━━ INFORMATION PROVIDED ━━

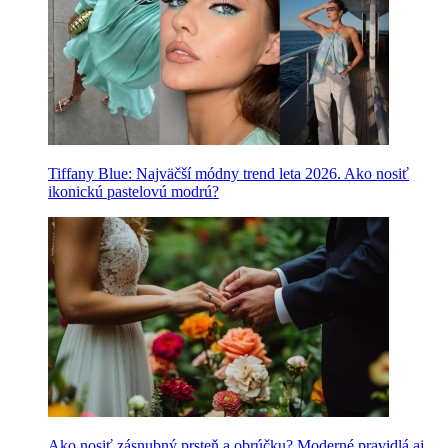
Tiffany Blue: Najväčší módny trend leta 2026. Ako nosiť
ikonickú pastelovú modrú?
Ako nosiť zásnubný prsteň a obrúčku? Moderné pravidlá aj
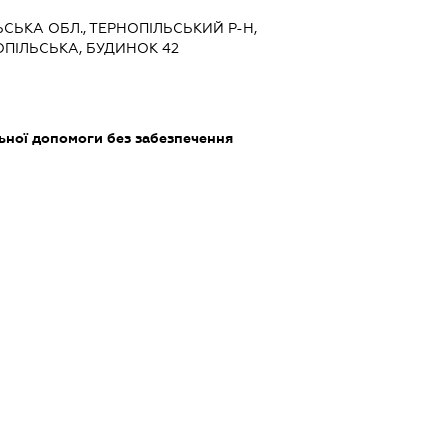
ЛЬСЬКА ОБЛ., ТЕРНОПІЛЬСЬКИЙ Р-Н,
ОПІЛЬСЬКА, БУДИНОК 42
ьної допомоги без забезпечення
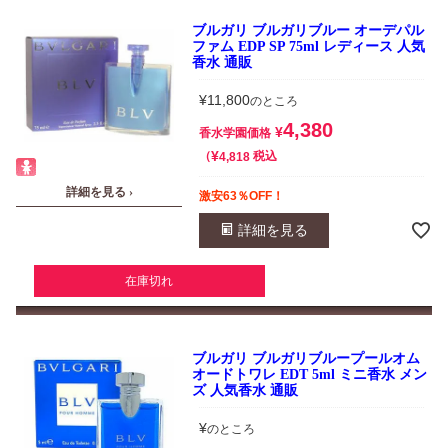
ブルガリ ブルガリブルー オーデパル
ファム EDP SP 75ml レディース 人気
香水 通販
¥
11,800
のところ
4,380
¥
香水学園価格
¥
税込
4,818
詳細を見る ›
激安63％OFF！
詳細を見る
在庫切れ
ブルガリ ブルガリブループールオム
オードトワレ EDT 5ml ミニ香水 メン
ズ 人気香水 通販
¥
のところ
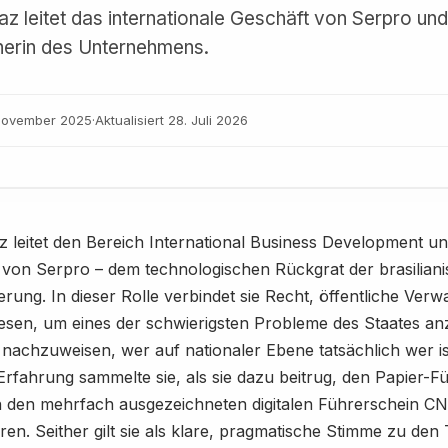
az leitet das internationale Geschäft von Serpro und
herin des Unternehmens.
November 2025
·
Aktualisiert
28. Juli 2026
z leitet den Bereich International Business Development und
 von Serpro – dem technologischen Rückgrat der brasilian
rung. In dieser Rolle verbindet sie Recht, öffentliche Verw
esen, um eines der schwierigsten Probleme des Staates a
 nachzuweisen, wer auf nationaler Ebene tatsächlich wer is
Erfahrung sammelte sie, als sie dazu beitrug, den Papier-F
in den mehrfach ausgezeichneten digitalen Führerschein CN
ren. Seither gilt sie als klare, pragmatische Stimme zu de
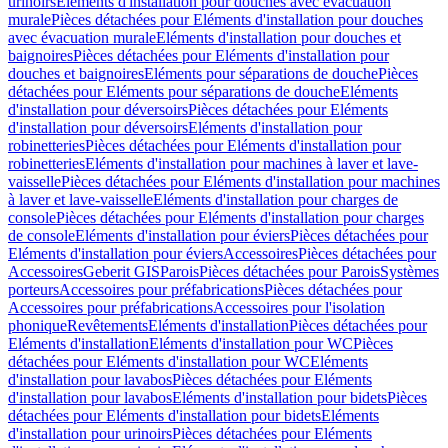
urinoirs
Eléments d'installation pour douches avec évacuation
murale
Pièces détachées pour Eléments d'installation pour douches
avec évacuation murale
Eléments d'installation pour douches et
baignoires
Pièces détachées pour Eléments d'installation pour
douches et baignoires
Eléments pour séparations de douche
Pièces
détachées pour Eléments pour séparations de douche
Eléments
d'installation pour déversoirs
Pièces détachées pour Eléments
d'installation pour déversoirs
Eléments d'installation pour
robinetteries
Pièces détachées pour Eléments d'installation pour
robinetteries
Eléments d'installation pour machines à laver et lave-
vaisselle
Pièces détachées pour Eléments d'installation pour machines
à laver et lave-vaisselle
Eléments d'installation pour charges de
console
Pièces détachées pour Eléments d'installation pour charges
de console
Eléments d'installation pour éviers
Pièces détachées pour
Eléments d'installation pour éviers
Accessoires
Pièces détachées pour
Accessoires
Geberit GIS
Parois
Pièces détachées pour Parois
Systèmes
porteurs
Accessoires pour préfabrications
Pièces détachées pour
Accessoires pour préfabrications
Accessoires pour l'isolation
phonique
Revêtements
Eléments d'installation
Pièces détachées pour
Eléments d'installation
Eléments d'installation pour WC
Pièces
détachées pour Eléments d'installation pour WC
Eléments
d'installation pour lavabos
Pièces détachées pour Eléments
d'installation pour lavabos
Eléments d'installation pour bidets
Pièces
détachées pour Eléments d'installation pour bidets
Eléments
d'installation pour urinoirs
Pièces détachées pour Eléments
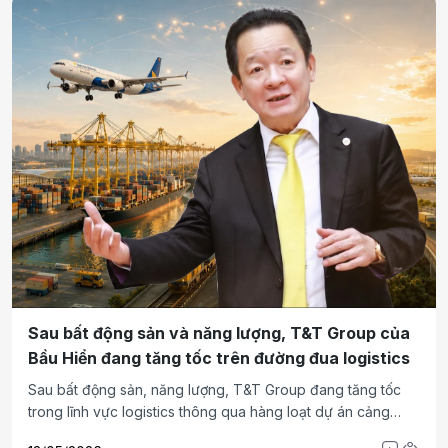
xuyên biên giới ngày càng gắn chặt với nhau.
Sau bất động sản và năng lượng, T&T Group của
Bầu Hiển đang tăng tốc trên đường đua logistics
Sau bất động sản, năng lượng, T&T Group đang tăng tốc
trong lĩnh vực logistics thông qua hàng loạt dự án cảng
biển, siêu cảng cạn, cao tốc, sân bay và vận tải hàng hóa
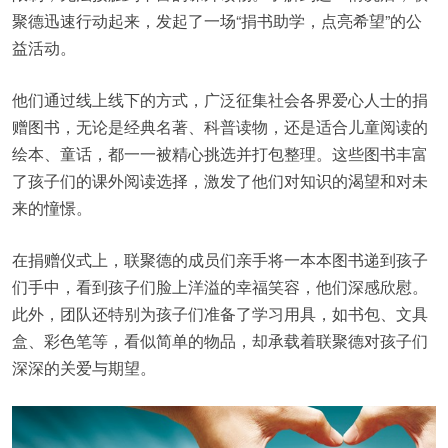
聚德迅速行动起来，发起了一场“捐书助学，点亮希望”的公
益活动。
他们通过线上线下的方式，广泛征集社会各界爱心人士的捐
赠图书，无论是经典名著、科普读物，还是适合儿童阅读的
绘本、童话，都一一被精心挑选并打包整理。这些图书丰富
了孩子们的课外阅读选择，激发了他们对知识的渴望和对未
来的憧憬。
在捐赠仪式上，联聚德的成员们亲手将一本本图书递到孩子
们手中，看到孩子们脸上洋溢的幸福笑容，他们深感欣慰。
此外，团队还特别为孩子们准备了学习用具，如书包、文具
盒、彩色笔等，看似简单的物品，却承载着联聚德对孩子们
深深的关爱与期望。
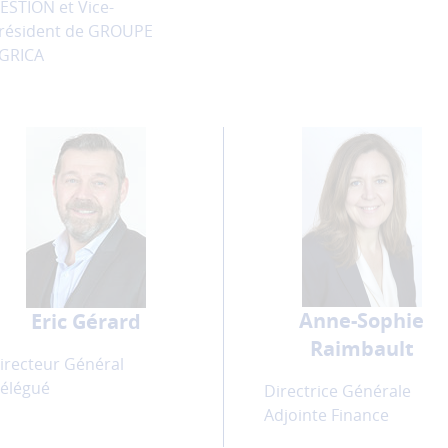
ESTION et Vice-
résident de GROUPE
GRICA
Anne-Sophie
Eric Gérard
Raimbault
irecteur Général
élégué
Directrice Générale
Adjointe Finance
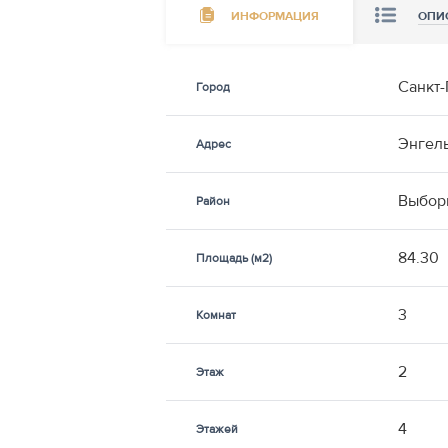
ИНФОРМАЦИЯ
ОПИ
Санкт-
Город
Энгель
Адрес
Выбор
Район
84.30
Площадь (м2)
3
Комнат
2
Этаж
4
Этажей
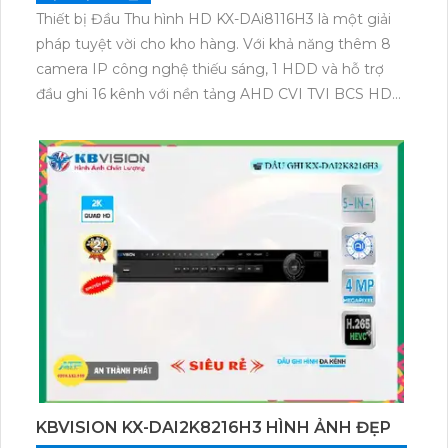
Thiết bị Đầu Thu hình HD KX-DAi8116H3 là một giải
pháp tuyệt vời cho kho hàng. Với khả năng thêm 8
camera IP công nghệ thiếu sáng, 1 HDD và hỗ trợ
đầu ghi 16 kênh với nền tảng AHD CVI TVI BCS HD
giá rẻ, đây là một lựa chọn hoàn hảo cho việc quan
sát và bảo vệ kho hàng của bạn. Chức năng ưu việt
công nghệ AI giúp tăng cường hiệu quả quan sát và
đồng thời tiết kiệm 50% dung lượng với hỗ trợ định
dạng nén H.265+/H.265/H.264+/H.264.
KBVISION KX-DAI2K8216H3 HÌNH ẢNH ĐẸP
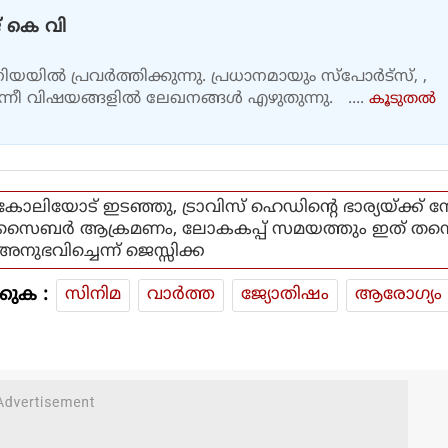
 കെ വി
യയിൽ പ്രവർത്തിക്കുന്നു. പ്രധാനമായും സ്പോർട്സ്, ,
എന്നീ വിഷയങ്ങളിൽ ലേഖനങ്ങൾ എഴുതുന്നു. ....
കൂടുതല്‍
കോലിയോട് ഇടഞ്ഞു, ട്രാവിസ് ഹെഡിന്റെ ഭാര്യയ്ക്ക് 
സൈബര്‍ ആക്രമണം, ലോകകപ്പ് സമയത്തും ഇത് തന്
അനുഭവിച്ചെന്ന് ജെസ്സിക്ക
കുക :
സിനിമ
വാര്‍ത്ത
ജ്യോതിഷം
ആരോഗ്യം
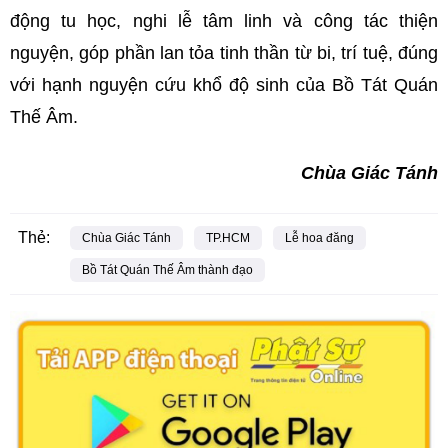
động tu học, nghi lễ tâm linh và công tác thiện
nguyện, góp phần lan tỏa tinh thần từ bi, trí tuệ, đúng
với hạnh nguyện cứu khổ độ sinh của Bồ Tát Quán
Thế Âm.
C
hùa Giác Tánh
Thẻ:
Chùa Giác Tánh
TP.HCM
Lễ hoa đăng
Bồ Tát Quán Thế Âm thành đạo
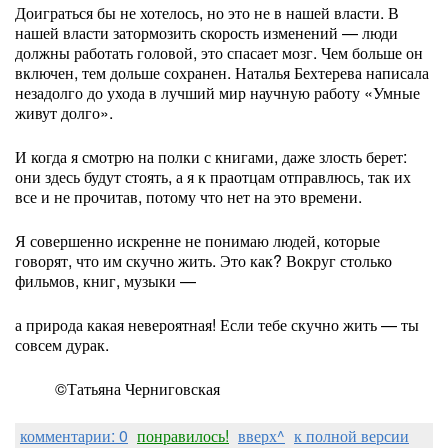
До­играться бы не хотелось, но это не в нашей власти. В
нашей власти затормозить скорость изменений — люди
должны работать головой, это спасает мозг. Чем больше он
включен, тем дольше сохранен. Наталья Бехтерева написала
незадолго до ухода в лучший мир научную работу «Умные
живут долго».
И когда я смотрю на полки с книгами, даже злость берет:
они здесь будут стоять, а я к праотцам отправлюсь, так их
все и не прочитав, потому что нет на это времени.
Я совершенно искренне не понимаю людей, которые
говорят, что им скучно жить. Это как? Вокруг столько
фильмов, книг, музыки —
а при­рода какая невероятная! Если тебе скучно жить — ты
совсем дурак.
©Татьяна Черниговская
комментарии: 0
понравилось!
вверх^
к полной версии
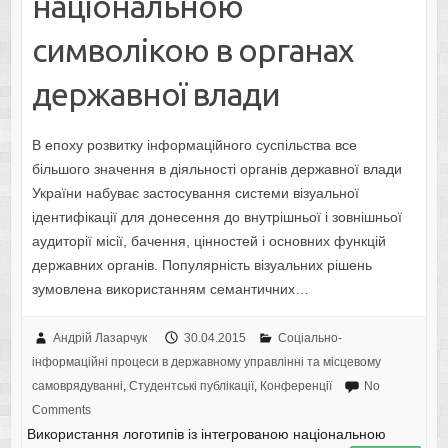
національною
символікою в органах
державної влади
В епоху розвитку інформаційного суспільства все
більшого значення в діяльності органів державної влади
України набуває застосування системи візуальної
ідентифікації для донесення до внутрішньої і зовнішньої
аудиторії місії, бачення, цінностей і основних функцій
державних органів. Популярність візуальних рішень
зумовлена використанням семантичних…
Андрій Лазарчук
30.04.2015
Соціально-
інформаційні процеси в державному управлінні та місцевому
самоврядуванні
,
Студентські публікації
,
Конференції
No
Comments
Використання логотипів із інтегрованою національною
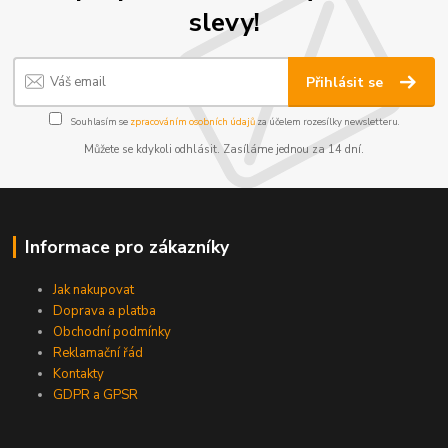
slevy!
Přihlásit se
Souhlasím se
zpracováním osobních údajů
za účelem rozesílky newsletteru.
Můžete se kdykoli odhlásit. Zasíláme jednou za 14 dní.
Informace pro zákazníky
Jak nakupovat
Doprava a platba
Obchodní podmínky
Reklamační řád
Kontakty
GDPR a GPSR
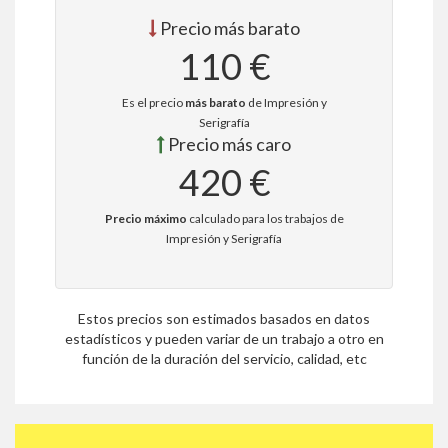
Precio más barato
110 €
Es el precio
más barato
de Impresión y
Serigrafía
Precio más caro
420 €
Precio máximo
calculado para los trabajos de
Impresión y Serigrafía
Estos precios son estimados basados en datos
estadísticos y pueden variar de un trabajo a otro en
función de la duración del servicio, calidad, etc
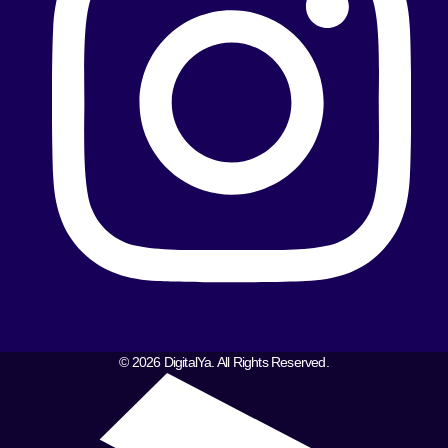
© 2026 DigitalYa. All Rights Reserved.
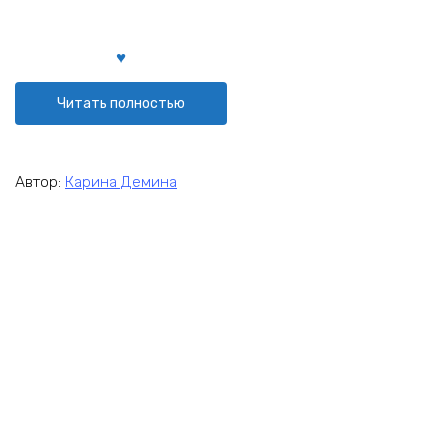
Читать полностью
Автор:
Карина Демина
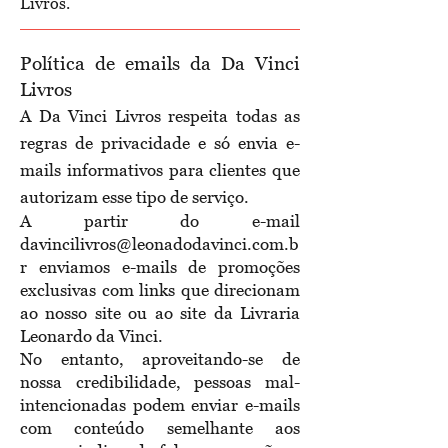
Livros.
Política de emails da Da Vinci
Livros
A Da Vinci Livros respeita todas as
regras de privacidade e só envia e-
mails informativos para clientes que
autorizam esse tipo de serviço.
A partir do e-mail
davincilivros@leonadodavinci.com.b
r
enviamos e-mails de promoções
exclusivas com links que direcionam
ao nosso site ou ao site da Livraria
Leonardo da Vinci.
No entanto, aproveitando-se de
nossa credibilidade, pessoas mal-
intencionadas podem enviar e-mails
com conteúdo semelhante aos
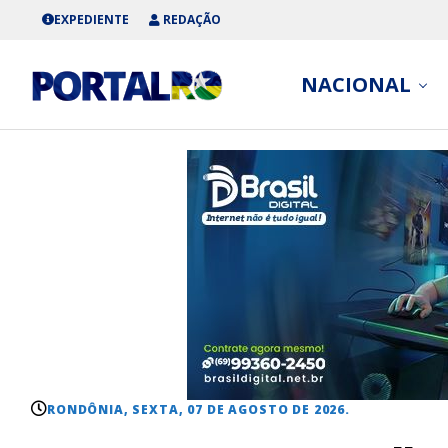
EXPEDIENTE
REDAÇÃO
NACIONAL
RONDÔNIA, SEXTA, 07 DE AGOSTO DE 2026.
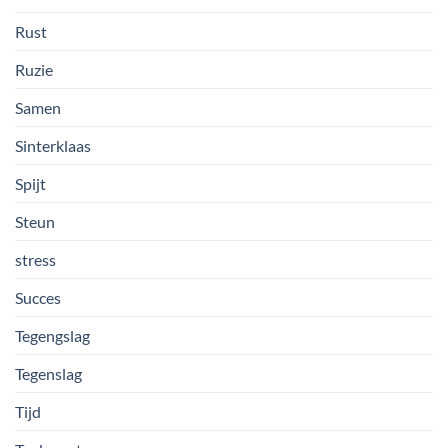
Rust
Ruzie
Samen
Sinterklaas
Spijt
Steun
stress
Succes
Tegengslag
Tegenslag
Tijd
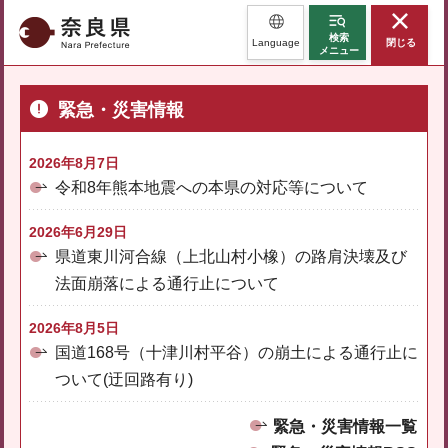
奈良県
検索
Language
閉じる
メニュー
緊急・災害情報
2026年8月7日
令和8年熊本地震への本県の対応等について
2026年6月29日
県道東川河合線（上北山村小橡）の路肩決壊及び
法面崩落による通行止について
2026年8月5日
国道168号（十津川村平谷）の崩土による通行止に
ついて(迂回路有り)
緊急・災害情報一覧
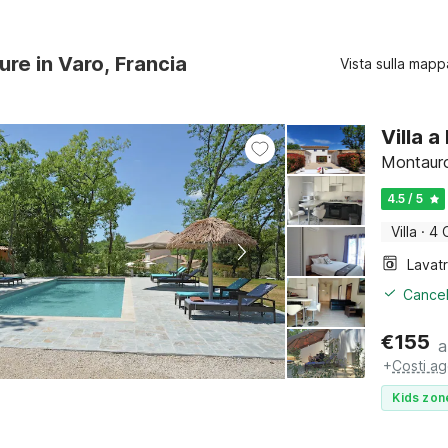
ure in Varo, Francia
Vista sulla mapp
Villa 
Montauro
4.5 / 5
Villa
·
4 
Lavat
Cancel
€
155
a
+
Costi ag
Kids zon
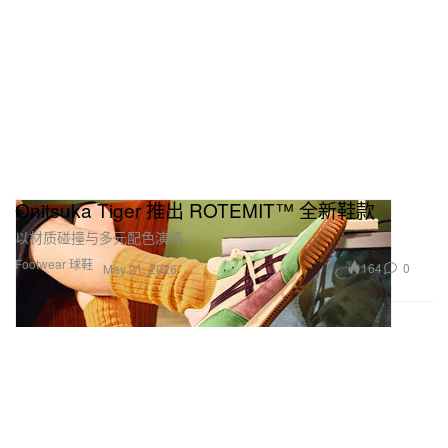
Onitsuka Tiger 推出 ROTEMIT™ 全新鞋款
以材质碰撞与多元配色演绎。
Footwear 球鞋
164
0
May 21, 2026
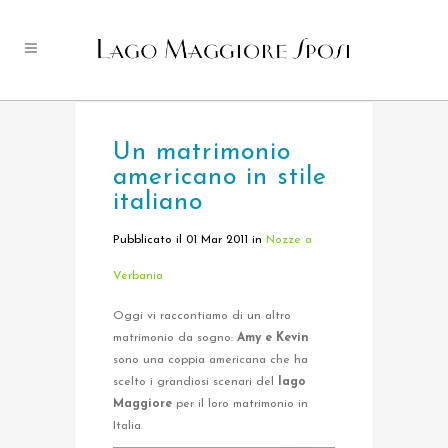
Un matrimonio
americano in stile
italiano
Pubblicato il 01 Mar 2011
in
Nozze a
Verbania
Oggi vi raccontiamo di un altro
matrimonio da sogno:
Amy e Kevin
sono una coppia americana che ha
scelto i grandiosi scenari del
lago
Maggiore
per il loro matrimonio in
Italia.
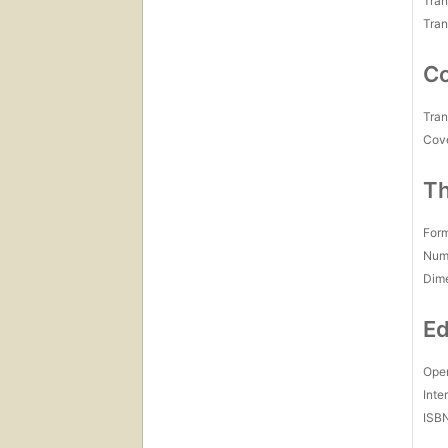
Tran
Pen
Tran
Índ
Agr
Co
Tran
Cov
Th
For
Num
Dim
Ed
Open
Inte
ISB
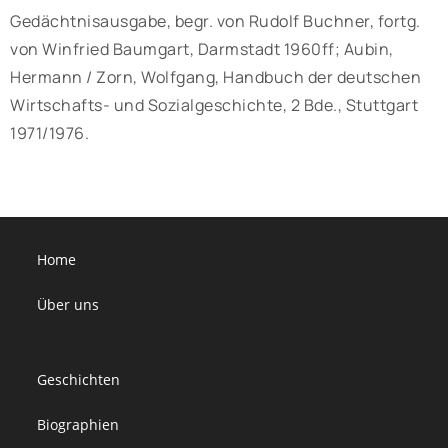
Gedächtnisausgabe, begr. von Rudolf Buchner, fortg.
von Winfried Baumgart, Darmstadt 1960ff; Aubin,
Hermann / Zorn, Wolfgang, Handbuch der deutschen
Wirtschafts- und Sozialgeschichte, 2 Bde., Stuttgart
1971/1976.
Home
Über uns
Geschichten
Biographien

━━━

> ACTION ITEM: Collect every line from the records above that contains the word "công".

> ANSWER FOR THE TASK:
camera IP công nghệ thiếu sáng, 1 HDD và hỗ trợ
công nghệ AI giúp tăng cường hiệu quả quan sát và
động tu học, nghi lễ tâm linh và công tác thiện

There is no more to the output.